Leisure

Portrait of the Artist as a prisoner

By the

March 22, 2001


A man dives off a dock behind a police station into the wind-whipped Carribean Sea. A grainy, shuddering Castro articulates upon the finer points of revolutionary necessity while his beard devours the microphone. Confronted by a police officer, a man appears terrified at first, then takes a long drag of his cigarette and kisses the officer, exhaling into the man’s mouth.

“Before Night Falls,” Julian Schnabel’s masterpiece chronicling the life of late Cuban poet Reinaldo Arenas, is a film driven by raw images like these. Arenas is played expertly by Javier Bardem.

Born in 1943, Arenas enjoyed brief success as a writer before his oppositional politics and homosexuality brought him severe persecution. He spent two years in El Morro prison and eventually escaped to the United States via the Mariel Harbor boatlift in 1980. He died of AIDS in New York in 1990.

Schnabel truly understands how to make a biography. Few people view their own lives in terms of long-term plot lines; although individuals may be greatly affected by changes in situation or locale, more intimate sights and sounds are what truly stick to the soul. Schnabel knows how to capture these tenderly on camera; he also knows how to juxtapose these shots to produce a sharp picture of Arenas’ life as a whole, dissolving boundaries between personal and political elements.

Through Schnabel’s vision, revolutions are seen as multipliers of power and vitality by those at the vortex. Everything becomes more vivid; sensations are amplified. By those on the periphery, they may seem more like a flat, blind plane sweeping back and forth across the cultural landscape, stirring violence wherever they encounter opposition. Via Arenas’ life, we get both of these perspectives.

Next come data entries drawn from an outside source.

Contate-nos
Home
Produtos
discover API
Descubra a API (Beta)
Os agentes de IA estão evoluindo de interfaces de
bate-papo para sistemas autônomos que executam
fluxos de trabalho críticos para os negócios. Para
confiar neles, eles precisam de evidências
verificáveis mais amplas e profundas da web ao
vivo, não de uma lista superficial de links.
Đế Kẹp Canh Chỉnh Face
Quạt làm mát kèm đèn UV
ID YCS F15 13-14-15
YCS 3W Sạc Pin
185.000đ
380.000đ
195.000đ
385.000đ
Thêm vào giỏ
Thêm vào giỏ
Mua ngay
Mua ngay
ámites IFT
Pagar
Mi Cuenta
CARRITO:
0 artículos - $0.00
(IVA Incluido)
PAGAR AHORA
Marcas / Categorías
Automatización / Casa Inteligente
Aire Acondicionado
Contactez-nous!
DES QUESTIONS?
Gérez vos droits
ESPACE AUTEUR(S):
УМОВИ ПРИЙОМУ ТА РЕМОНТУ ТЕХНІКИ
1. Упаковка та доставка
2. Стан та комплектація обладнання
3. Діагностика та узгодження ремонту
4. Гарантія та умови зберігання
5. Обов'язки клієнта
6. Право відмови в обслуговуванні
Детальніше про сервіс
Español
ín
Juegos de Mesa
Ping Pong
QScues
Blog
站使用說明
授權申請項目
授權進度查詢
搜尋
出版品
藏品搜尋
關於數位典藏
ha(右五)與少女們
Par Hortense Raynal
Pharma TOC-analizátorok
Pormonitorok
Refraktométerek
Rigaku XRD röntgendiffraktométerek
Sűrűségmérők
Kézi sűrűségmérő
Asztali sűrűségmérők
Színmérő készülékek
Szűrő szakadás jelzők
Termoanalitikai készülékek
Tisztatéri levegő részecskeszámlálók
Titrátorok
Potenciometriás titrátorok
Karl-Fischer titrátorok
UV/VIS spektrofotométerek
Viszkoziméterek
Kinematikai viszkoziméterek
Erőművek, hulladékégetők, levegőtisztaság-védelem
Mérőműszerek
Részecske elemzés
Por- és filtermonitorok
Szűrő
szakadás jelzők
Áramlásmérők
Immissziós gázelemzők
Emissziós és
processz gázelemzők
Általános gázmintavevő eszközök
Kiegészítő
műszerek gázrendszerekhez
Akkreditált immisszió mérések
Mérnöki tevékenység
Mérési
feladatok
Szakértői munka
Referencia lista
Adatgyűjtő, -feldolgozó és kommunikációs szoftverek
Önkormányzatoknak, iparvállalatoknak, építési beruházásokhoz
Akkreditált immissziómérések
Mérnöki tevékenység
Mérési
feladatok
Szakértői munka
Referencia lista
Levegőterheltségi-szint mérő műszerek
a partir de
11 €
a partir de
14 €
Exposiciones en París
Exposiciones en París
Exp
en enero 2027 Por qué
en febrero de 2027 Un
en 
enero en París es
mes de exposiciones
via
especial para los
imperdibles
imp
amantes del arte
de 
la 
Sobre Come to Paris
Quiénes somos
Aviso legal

As a young revolutionary, Arenas experiences great freedom as a writer and a homosexual. He finds mentors in several prominent Cuban writers and begins to learn of Cuba’s sexual subculture through his friend and lover Pepe.

One of the film’s first great scenes takes place when Pepe and Arenas are out at one of Havana’s hotspots. The jazz band is playing its heart out, the young and beautiful of Havana are cutting a rug and synchronized swimmers grace the pool. No sound can be heard from the bustling party; the only audio is a spot-on string arrangement. Pepe suddenly leaves their table to dance with a voluptuous young woman, and Arenas retaliates by following a young man out to the balcony. Passion, jealousy and revenge all play out intimately before the camera.

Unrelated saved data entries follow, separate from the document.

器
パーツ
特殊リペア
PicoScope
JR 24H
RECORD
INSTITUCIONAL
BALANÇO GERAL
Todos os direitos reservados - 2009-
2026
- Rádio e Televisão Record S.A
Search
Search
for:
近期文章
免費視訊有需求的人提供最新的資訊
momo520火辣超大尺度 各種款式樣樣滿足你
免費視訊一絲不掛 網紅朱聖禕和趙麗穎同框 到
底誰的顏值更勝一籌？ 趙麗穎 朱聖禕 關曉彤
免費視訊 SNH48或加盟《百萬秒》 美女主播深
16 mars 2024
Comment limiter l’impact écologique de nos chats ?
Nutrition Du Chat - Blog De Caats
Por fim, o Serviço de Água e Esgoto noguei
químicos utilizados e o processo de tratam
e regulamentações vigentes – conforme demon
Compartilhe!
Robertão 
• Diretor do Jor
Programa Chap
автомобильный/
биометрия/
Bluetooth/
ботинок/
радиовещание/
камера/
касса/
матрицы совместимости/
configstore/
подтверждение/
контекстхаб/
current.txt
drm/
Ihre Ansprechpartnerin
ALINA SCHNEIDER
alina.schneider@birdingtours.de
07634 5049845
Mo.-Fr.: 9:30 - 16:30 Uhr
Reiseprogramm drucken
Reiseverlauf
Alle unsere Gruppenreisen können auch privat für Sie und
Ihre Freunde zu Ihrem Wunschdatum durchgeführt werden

From here we see Bardem’s Arenas experience revolution from its powerful core. His first book, Singing From The Well, is published to great critical acclaim. The world he encounters through Pepe allows him to explore his sexuality to its outer boundaries. There is an especially beautiful shot of Arenas on the roof of his apartment, seated at his typewriter against the beautiful Havana sky.

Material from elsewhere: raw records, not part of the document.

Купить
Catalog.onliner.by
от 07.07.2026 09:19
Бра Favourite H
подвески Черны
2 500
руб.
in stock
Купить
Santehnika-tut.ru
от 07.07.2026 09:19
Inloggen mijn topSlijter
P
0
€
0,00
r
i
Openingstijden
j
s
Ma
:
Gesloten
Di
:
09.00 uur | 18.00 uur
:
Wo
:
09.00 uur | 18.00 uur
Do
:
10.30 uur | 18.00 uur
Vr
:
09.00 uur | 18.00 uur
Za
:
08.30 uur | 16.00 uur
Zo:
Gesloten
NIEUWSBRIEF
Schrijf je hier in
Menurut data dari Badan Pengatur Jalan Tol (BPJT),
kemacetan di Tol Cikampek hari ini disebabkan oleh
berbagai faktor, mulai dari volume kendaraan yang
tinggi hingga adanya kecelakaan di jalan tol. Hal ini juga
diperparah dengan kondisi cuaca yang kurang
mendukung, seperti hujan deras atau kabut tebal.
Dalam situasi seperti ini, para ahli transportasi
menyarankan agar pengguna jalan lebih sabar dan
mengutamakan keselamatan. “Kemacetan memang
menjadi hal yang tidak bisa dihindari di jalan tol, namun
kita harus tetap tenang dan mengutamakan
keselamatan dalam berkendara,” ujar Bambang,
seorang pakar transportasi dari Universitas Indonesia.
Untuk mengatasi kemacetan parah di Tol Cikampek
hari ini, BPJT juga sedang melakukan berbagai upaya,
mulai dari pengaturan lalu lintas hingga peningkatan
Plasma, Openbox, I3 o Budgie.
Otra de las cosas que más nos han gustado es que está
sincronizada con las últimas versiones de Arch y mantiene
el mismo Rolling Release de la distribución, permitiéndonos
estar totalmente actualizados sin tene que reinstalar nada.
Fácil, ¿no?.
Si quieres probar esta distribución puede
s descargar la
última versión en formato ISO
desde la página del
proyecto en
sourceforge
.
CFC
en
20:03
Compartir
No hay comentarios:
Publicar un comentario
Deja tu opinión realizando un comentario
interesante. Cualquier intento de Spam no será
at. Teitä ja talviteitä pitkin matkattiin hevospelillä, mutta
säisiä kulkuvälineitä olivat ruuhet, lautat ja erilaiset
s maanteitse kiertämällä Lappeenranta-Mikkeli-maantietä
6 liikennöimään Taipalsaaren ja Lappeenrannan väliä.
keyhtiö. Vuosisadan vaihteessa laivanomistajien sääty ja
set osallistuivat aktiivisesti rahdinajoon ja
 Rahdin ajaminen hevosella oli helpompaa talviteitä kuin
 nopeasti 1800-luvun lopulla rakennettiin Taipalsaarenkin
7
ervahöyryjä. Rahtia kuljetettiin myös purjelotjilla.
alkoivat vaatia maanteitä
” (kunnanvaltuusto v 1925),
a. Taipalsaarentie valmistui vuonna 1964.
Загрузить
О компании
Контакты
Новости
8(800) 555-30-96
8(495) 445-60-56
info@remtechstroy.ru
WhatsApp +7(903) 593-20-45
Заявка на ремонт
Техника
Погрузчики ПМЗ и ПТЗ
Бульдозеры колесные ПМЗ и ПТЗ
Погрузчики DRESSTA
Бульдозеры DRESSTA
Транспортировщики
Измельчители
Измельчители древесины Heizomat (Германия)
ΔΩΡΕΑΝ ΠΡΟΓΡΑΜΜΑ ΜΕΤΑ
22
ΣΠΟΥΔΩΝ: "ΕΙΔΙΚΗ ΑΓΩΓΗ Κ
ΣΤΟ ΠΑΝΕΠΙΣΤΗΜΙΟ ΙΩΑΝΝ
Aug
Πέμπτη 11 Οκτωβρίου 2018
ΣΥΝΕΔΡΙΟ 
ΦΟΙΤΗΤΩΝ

Not suprising, this tranquility does not last. A later scene finds Arenas seated on a rock at the beach, reading a book. A man swims up and sits down next to him. When Arenas makes advances, the man responds by hitting him in the face. Arenas’ political persecution follows soon after; his dual revolutions make an about face and sweep him aside. “Naturally,” he reflects later while waiting in line at a police station, “the revolution was not for everyone.” Arenas’ life reflects both sides of this divide.

As the blundering flyswatter of the regime’s opression gives Arenas an increasing sense of urgency, the plotline of his life and the world he inhabits mentally begin increasingly to diverge. He daydreams while being interrogated by a police officer (excellently played by Johnny Depp); given five minutes to write a confession, he fantasizes them away. The camera’s pace is increasingly frenzied and unrestrained; Arenas’ world seems whimsical or even insane. In one of the most notable segments, Pepe steals a hot air balloon owned by friends of Reinaldo in a final attempt at revenge on his one-time lover. He attempts to fly it to Miami, only to crash on the boardwalk before even leaving the island.

Many gripping scenes later, we find Arenas in New York, his life fading away a little more each time he climbs up the stairs to his apartment. The closing is almost anti-climactic; the viewer slides out of Arenas’ life as easily as he did. The comedown is easy, but the effect is profound.

For his phenomenal performance in Before Night Falls, Javier Bardem has been nominated for Best Actor at Sunday’s Academy Awards.